スマホのホーム画面に『S』というアプリのアイコンが並べられた。お星さまのアイコンで可愛い。
アイコンをタッチしてみると、ユーザーネームの登録画面に飛んでしまって怖くなって閉じた。
「あれ、今まで藍香ちゃんはブラウザからSTAGE観てたの?」
「ブラウザ?」
「ううん。藍香は引っ越す前は電波悪くてアプリ系のゲームとかやったことないんだって」
「そうなんだ」
さすがに驚いた様子の秦平くんに恥ずかしくて俯いてしまう。
コンビニもスーパーも二十四時間なんてないし、友達は携帯の電波が悪くて二階の屋根に上って電波を受信していた時期がある。
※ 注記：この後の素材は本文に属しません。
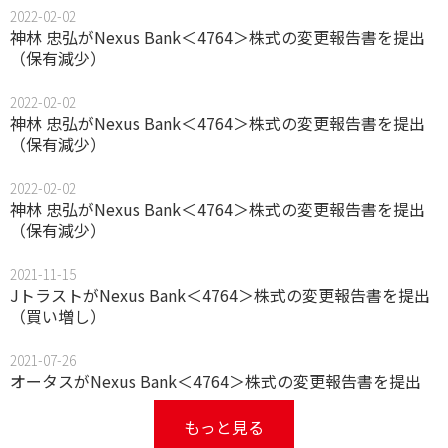
2022-02-02
神林 忠弘がNexus Bank＜4764＞株式の変更報告書を提出
（保有減少）
2022-02-02
神林 忠弘がNexus Bank＜4764＞株式の変更報告書を提出
（保有減少）
2022-02-02
神林 忠弘がNexus Bank＜4764＞株式の変更報告書を提出
（保有減少）
2021-11-15
JトラストがNexus Bank＜4764＞株式の変更報告書を提出
（買い増し）
2021-07-26
オータスがNexus Bank＜4764＞株式の変更報告書を提出
もっと見る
Wi-Fiの契約をしたくても近くに届く電波塔がなくて、数年できなかった時期もあるんだから。
「じゃあ、俺のおすすめの可愛い動物の顔を積んだり、繋げて消すゲームがあるんだけど」
「でた。世界記録保持者」
爆笑している雫ちゃんとは正反対に真面目に康太さんがスマホを片手に近づいてくる。
「ゲーム招待するから連絡先教えて」
「え、え、あ、はい」
「俺からの紹介なら、ハムスターもゲーム内で使えるようになる特典もらえるし」
「わ、わかりました」
怖がらせるなよ、と秦平くんに釘刺されつつも康太さんの連絡先が送られてきた。
雫ちゃんが『私もー』と康太さんに頭突きを何度もしたので、グループが作られた。
「え、あっ」
二人のアイコンがお揃いだ。お揃いの浜辺の砂浜に書いた『love』という文字。
「ダサいでしょ。雫はほっぺにちゅーした写真が良かったのに」
「馬鹿。親や先輩も見るんだから」
頭突きしていた頭を払いのけると、雫ちゃんが手をぐるぐる回して暴れていたけど、康太さんはどこ吹く風だ。
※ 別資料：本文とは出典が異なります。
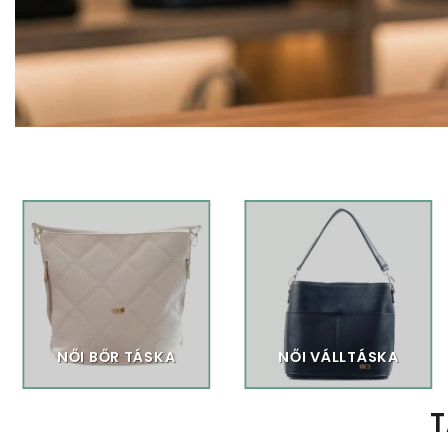
NŐI BŐR TÁSKA
NŐI VÁLLTÁSKA
T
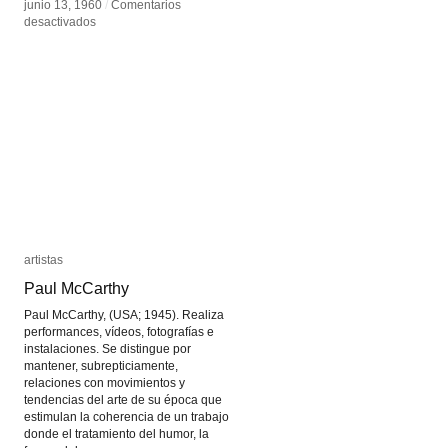
junio 13, 1960
junio 13, 1960
/
/
Comentarios
Comentarios
en
en
desactivados
desactivados
Cine
Cine
Estructural
Estructural
artistas
artistas
Paul McCarthy
Paul McCarthy
Paul McCarthy, (USA; 1945). Realiza
performances, vídeos, fotografías e
instalaciones. Se distingue por
mantener, subrepticiamente,
relaciones con movimientos y
tendencias del arte de su época que
estimulan la coherencia de un trabajo
donde el tratamiento del humor, la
というか、もしかしたらこれはイチャイチャしているように見えなくもない。
前髪から恐る恐る二人を盗み見してみると、表情がころころ変わる雫ちゃんと常にしかめっ面の康太さんは対照的だけれど、距離が近い。
これって、その、なんというか恋人なのかな。
「俺たちはそろそろ花屋開けるけど、二人はどうすんの?」
盗み見していたバツの悪さから秦平くんの背中に隠れてしまった。
「俺ら補習」
「そのあと、バイトー」
「そっか。じゃあまたな。ありがと」
私も深々お礼をして秦平くんの隣を歩くと、後ろから雫ちゃんが大きな声で『ほらー、歩く姿勢っ』と注意してきたので、頬が熱くなるぐらい恥ずかしくなった。